Re: Support LIKE with nondeterministic collations

public inbox for [email protected]  
help / color / mirror / Atom feed

Re: Support LIKE with nondeterministic collations
5+ messages / 4 participants
[nested] [flat]

* Re: Support LIKE with nondeterministic collations
@ 2024-05-03 15:47  Daniel Verite <[email protected]>
  0 siblings, 1 reply; 5+ messages in thread

From: Daniel Verite @ 2024-05-03 15:47 UTC (permalink / raw)
  To: Peter Eisentraut <[email protected]>; +Cc: Robert Haas <[email protected]>; pgsql-hackers

	Peter Eisentraut wrote:

>  However, off the top of my head, this definition has three flaws: (1) 
> It would make the single-character wildcard effectively an 
> any-number-of-characters wildcard, but only in some circumstances, which 
> could be confusing, (2) it would be difficult to compute, because you'd 
> have to check equality against all possible single-character strings, 
> and (3) it is not what the SQL standard says.

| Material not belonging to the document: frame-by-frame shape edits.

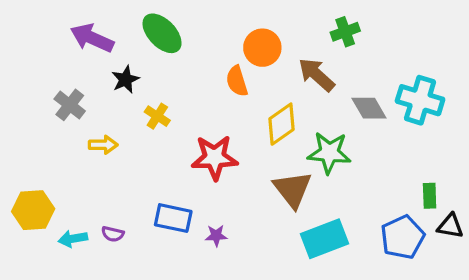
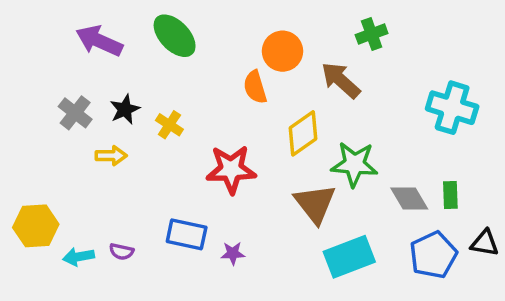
black star: (125, 79) -> (125, 109), moved
gray diamond: (369, 108) -> (409, 198), moved
green rectangle: (430, 196) -> (450, 195), moved

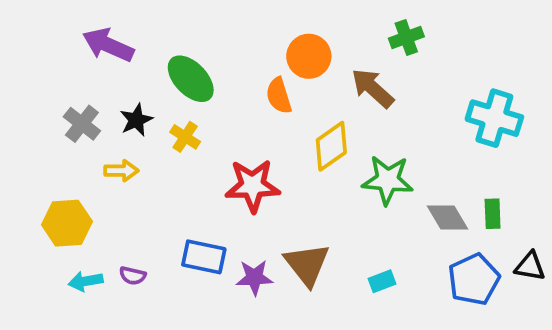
green ellipse: (175, 36) -> (191, 79), moved
brown triangle: (315, 204) -> (307, 264), moved
yellow hexagon: (36, 226) -> (67, 223), moved
purple star: (233, 253) -> (254, 278), size x1.4
cyan rectangle: (349, 257) -> (382, 281), size x0.5

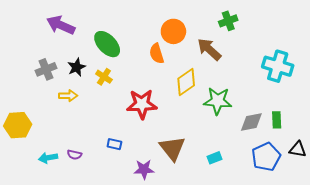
gray cross: (82, 124) -> (46, 69), turned 30
gray diamond: (448, 218) -> (251, 122), turned -70
yellow hexagon: (67, 223) -> (18, 125), moved
blue rectangle: (204, 257) -> (114, 144), size x0.6
purple star: (254, 278) -> (144, 169), moved

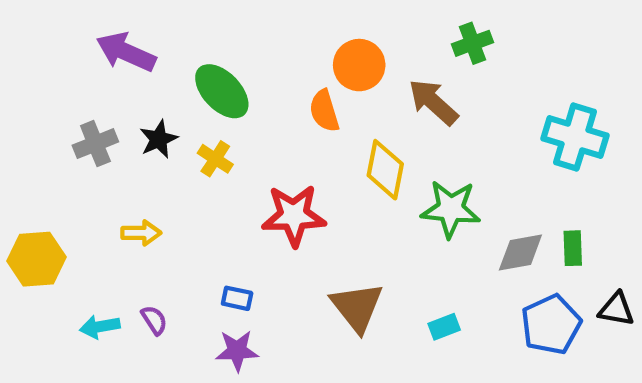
yellow diamond: (186, 82) -> (385, 170), turned -44
yellow arrow: (68, 96) -> (141, 233), moved
purple semicircle: (74, 155) -> (154, 320), turned -136
purple star: (144, 169) -> (237, 351), moved

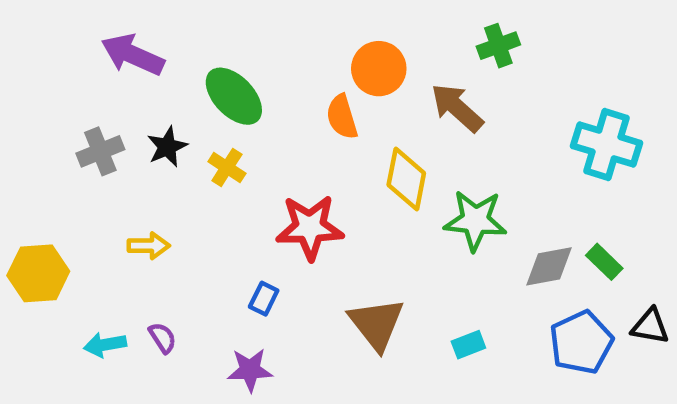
green rectangle: (573, 248) -> (604, 262), turned -44
blue rectangle: (237, 298) -> (264, 299), moved, turned -76

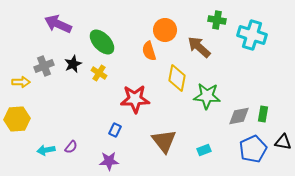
green cross: (498, 46) -> (217, 20), turned 30
cyan cross: (606, 144) -> (252, 35), moved
yellow arrow: (149, 246) -> (21, 82), moved
green rectangle: (604, 262) -> (263, 114), turned 56
purple semicircle: (163, 338) -> (71, 147), turned 72

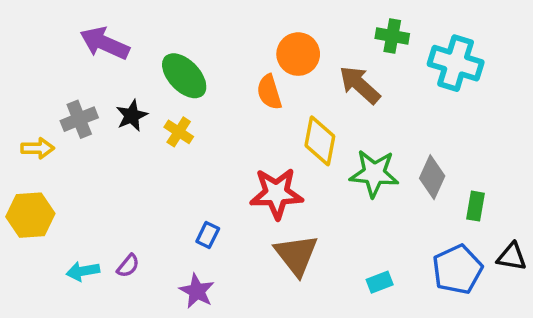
red star: (135, 99) -> (276, 193), moved
gray diamond: (239, 116) -> (432, 177), moved, turned -55
cyan rectangle: (204, 150) -> (380, 282), moved
purple star: (109, 161) -> (197, 291), turned 30

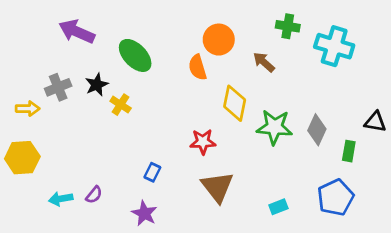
brown arrow: (360, 85) -> (264, 62), size x0.7
yellow cross: (179, 132) -> (121, 105), moved
red star: (276, 193) -> (203, 142), size x0.7
black triangle: (512, 257) -> (375, 122), moved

For #1 we're currently using the definition of a "character" as 
being any single point of code, but this definition fits poorly
with non-deterministic collation rules.

The simplest illustration I can think of is the canonical
equivalence match between the NFD and NFC forms of an
accented character.

postgres=# CREATE COLLATION nd (
  provider = 'icu',
  locale = 'und',
  deterministic = false
);		       

-- match NFD form with NFC form of eacute

postgres=# select U&'e\0301' like 'é' collate nd;
 ?column? 
----------
 t

postgres=# select U&'e\0301' like '_' collate nd;
 ?column? 
----------
 f
(1 row)

I understand why the algorithm produces these opposite results.
But at the semantic level, when asked if the left-hand string matches
a specific character, it says yes, and when asked if it matches any
character, it says no.
To me it goes beyond counter-intuitive, it's not reasonable enough to
be called correct.

What could we do about it?
Intuitively I think that our interpretation of "character" here should
be whatever sequence of code points are between character
boundaries [1], and that the equality of such characters would be the
equality of their sequences of code points, with the string equality
check of the collation, whatever the length of these sequences.

[1]:
https://unicode-org.github.io/icu/userguide/boundaryanalysis/#character-boundary

Best regards,
-- 
Daniel Vérité
https://postgresql.verite.pro/
Twitter: @DanielVerite

^ permalink  raw  reply  [nested|flat] 5+ messages in thread

* Re: Support LIKE with nondeterministic collations
@ 2024-05-03 18:58  Peter Eisentraut <[email protected]>
  parent: Daniel Verite <[email protected]>
  0 siblings, 1 reply; 5+ messages in thread

From: Peter Eisentraut @ 2024-05-03 18:58 UTC (permalink / raw)
  To: Daniel Verite <[email protected]>; +Cc: Robert Haas <[email protected]>; pgsql-hackers

On 03.05.24 17:47, Daniel Verite wrote:
> 	Peter Eisentraut wrote:
> 
>>   However, off the top of my head, this definition has three flaws: (1)
>> It would make the single-character wildcard effectively an
>> any-number-of-characters wildcard, but only in some circumstances, which
>> could be confusing, (2) it would be difficult to compute, because you'd
>> have to check equality against all possible single-character strings,
>> and (3) it is not what the SQL standard says.
> 
> For #1 we're currently using the definition of a "character" as
> being any single point of code,

That is the definition that is used throughout SQL and PostgreSQL.  We 
can't change that without redefining everything.  To pick just one 
example, the various trim function also behave in seemingly inconsistent 
ways when you apply then to strings in different normalization forms. 
The better fix there is to enforce the normalization form somehow.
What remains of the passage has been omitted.